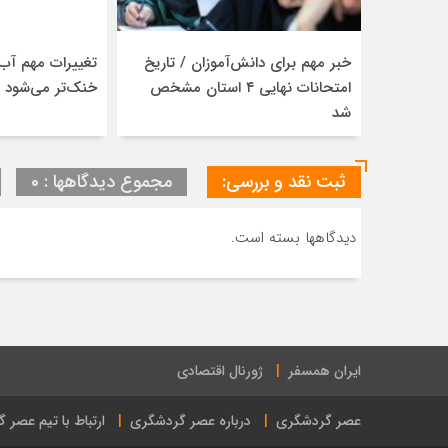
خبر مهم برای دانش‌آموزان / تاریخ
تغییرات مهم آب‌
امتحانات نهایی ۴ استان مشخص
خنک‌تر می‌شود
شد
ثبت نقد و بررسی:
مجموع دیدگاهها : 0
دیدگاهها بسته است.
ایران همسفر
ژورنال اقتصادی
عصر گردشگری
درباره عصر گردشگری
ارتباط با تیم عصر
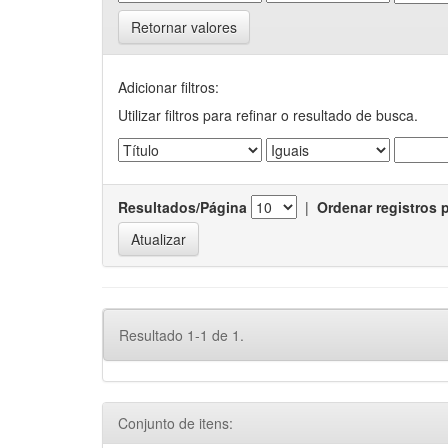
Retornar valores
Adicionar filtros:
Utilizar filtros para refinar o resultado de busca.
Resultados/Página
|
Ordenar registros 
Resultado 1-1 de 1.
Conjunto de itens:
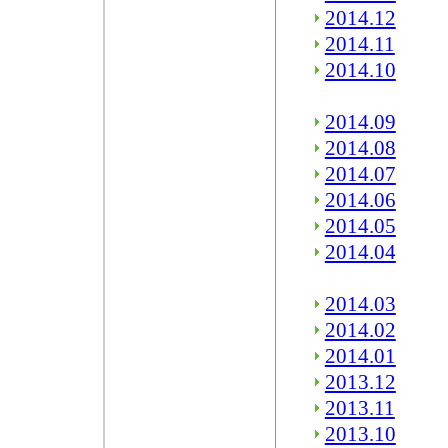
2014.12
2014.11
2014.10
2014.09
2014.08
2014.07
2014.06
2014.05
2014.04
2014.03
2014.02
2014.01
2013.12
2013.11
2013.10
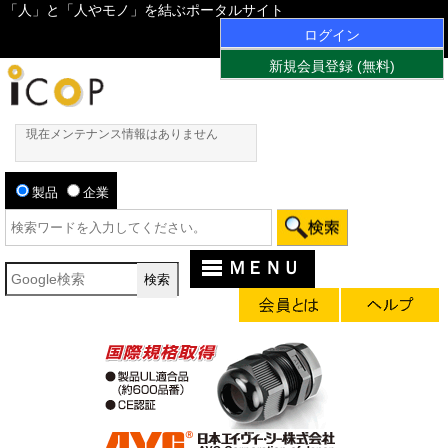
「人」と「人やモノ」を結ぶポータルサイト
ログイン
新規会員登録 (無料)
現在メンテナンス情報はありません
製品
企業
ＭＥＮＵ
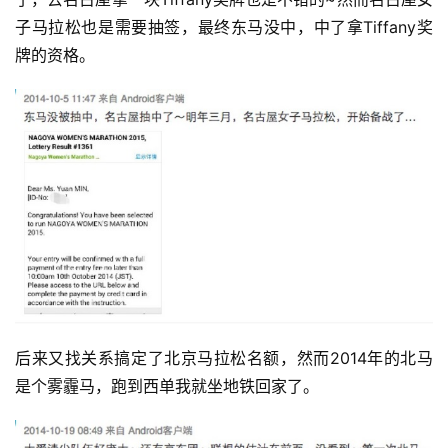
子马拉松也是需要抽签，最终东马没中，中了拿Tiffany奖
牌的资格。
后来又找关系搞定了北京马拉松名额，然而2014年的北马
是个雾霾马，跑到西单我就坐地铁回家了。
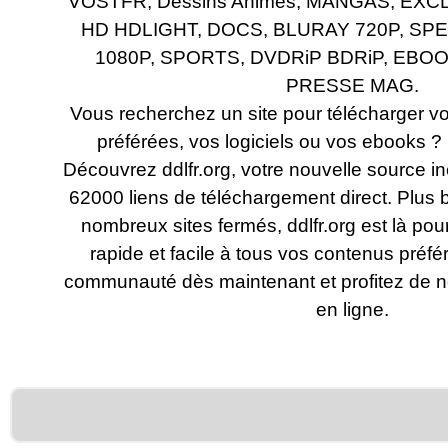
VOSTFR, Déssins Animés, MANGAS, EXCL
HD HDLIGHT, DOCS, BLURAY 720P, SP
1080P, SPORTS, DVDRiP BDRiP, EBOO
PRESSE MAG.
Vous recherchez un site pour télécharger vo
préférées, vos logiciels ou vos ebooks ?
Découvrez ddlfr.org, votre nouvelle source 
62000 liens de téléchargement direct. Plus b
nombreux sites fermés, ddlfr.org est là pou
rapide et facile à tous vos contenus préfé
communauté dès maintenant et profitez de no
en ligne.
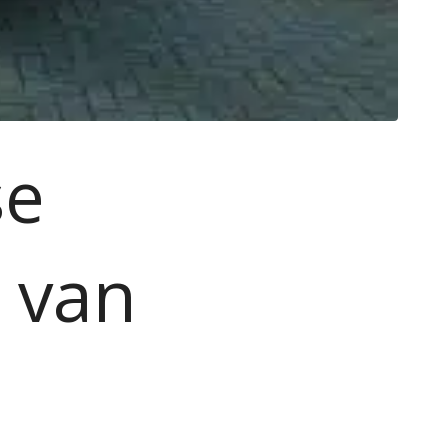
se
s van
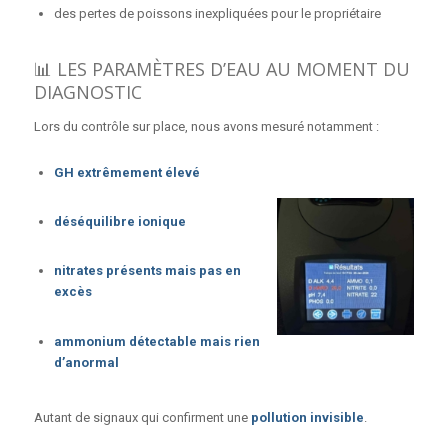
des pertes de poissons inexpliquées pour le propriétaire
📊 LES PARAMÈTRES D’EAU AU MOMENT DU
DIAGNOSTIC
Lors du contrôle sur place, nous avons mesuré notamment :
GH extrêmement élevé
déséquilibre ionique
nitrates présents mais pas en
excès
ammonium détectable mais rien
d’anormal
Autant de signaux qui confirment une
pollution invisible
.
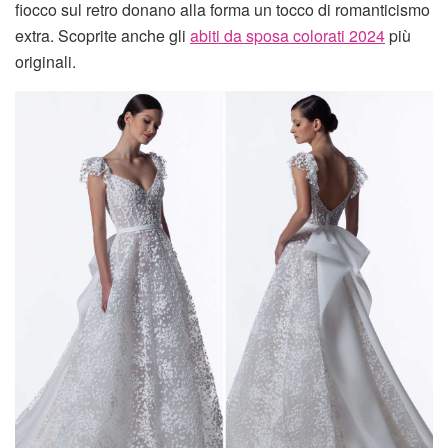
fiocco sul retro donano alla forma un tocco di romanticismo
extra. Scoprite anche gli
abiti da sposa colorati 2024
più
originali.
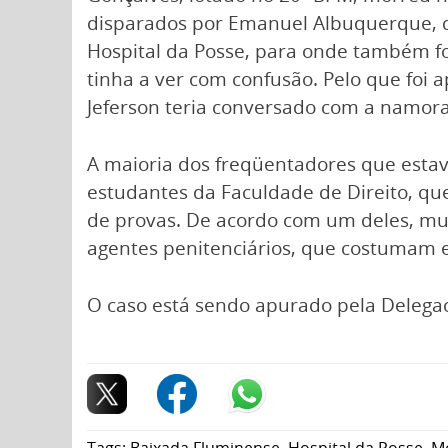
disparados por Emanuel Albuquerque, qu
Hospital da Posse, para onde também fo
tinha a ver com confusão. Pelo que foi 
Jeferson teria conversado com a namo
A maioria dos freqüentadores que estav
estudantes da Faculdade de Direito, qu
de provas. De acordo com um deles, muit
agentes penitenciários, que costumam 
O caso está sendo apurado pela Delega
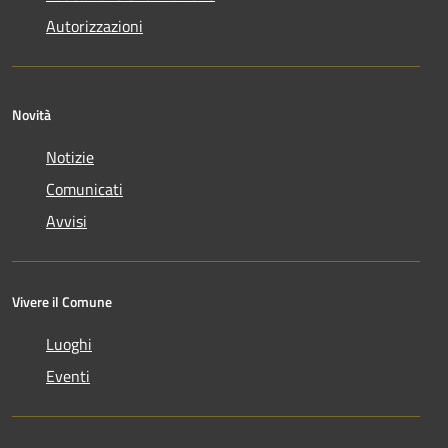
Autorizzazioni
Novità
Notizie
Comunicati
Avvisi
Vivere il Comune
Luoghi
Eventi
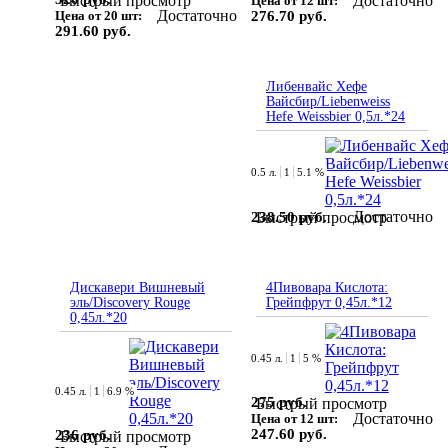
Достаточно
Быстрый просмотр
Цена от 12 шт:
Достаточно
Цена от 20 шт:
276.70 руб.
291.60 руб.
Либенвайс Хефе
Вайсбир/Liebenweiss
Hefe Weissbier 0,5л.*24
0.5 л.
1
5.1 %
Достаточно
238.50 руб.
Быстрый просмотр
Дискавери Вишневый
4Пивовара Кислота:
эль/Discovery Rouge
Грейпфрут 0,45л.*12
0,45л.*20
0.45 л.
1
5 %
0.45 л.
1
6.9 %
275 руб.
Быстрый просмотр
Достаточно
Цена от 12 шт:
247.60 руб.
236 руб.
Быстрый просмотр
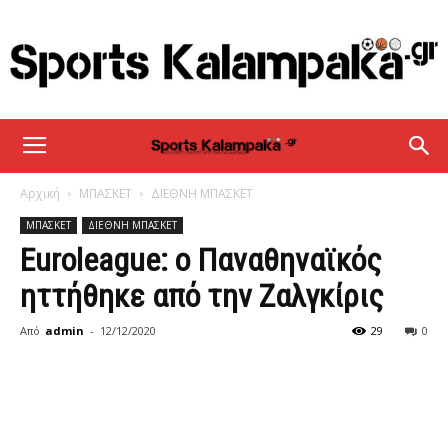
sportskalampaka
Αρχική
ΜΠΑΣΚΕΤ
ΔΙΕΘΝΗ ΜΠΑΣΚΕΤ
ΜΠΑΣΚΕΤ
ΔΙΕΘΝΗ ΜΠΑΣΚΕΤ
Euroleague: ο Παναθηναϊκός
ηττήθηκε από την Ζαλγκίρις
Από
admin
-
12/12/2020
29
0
==
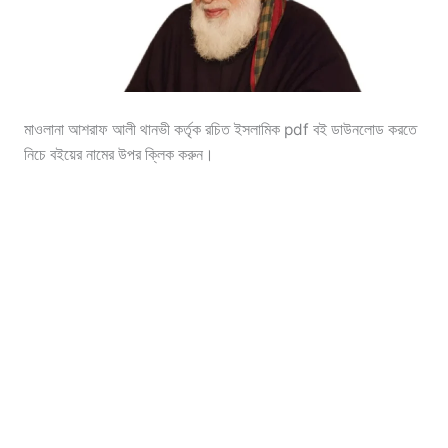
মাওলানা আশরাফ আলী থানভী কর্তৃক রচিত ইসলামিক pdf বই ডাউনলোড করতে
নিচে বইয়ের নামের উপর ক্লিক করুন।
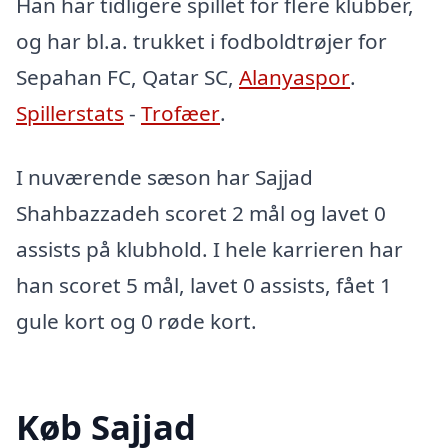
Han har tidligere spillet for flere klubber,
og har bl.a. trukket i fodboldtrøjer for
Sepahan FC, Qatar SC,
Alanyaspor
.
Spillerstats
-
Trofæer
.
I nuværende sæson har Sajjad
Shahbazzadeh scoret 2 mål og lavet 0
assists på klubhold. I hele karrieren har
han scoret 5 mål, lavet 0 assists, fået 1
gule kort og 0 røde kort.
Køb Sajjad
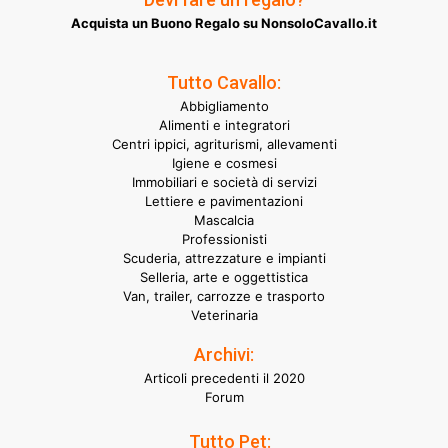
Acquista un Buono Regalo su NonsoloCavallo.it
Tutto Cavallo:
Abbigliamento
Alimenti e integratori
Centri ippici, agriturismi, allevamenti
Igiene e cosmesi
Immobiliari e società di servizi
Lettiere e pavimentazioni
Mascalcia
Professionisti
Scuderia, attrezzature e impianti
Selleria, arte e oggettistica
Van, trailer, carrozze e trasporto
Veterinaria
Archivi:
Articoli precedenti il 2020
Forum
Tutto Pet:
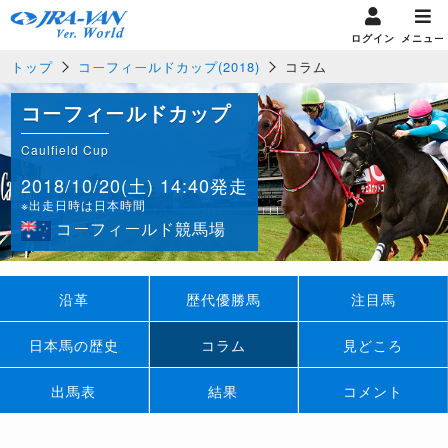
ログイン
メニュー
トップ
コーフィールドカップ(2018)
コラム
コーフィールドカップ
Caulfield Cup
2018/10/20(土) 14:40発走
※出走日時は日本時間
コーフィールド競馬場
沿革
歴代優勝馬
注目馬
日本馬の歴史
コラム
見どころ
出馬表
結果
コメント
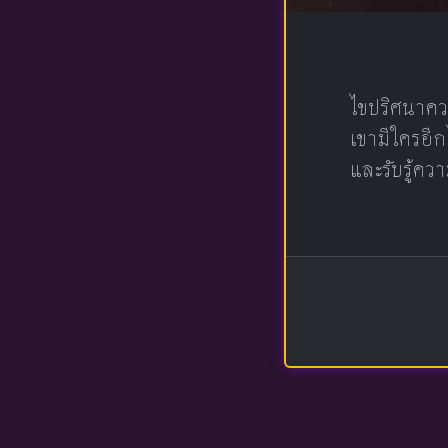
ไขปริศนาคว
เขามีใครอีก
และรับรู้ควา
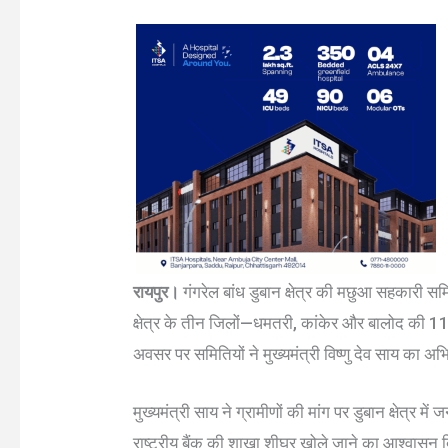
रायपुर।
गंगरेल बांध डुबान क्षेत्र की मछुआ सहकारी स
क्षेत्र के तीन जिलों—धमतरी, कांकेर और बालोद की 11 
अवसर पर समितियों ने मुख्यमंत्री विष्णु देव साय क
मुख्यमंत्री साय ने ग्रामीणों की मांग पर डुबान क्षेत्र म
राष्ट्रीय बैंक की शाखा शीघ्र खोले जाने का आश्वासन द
--
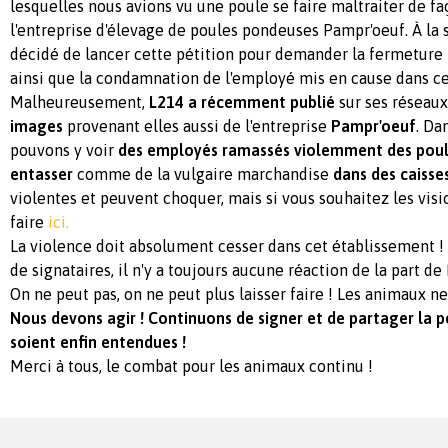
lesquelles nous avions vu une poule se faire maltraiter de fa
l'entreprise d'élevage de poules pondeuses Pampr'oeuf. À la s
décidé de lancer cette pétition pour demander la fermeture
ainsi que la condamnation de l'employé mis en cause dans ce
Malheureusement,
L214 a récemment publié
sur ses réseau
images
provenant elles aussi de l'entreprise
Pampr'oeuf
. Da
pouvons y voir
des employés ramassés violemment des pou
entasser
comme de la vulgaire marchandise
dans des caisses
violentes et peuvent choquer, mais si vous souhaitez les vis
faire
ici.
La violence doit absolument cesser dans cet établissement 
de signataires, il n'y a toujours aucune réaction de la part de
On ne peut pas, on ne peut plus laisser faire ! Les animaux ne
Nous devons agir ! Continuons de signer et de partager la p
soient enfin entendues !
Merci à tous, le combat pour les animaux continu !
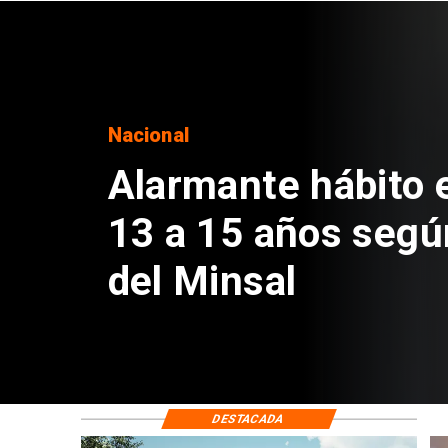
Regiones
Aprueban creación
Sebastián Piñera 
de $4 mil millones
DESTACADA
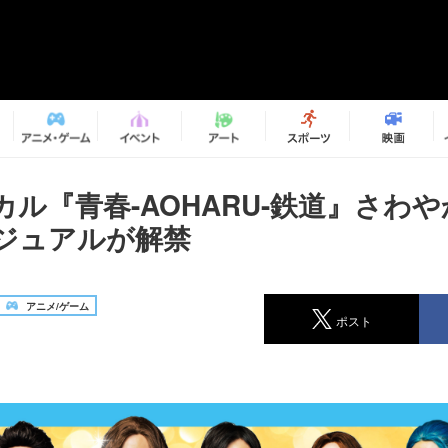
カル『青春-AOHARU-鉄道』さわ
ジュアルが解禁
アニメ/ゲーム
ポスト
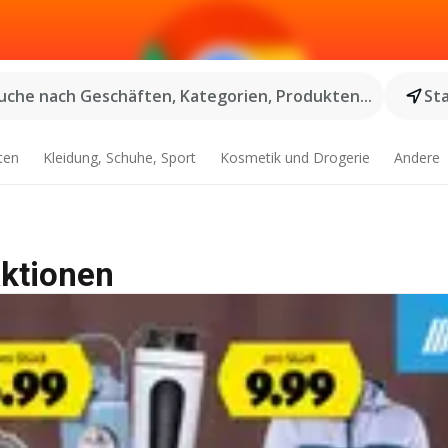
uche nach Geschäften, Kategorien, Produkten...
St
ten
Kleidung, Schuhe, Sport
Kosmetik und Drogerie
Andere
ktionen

Aim of the exercise ▸ For the data above, set down exactly the lines from the line with "خبر مهم برای دانش‌آموزان / تاریخ" to the line with "des pertes de", both included, leaving pictures out.

Written answer ▸
خبر مهم برای دانش‌آموزان / تاریخ
تغییرات مهم آب‌
امتحانات نهایی ۴ استان مشخص
خنک‌تر می‌شود
شد
ثبت نقد و بررسی:
مجموع دیدگاهها : 0
دیدگاهها بسته است.
ایران همسفر
ژورنال اقتصادی
عصر گردشگری
درباره عصر گردشگری
ارتباط با تیم عصر
Retornar valores
Adicionar filtros:
Utilizar filtros para refinar o resultado de busca.
Resultados/Página
|
Ordenar registros 
Resultado 1-1 de 1.
Conjunto de itens:
2014.12
2014.11
2014.10
2014.09
2014.08
2014.07
2014.06
2014.05
2014.04
2014.03
2014.02
2014.01
2013.12
2013.11
2013.10
「人」と「人やモノ」を結ぶポータルサイト
ログイン
新規会員登録 (無料)
現在メンテナンス情報はありません
製品
企業
ＭＥＮＵ
子马拉松也是需要抽签，最终东马没中，中了拿Tiffany奖
牌的资格。
后来又找关系搞定了北京马拉松名额，然而2014年的北马
是个雾霾马，跑到西单我就坐地铁回家了。
VOSTFR, Déssins Animés, MANGAS, EXCL
HD HDLIGHT, DOCS, BLURAY 720P, SP
1080P, SPORTS, DVDRiP BDRiP, EBOO
PRESSE MAG.
Vous recherchez un site pour télécharger vo
préférées, vos logiciels ou vos ebooks ?
Découvrez ddlfr.org, votre nouvelle source 
62000 liens de téléchargement direct. Plus b
nombreux sites fermés, ddlfr.org est là pou
rapide et facile à tous vos contenus préfé
communauté dès maintenant et profitez de no
en ligne.
se
s van
des pertes de poissons inexpliquées pour le propriétaire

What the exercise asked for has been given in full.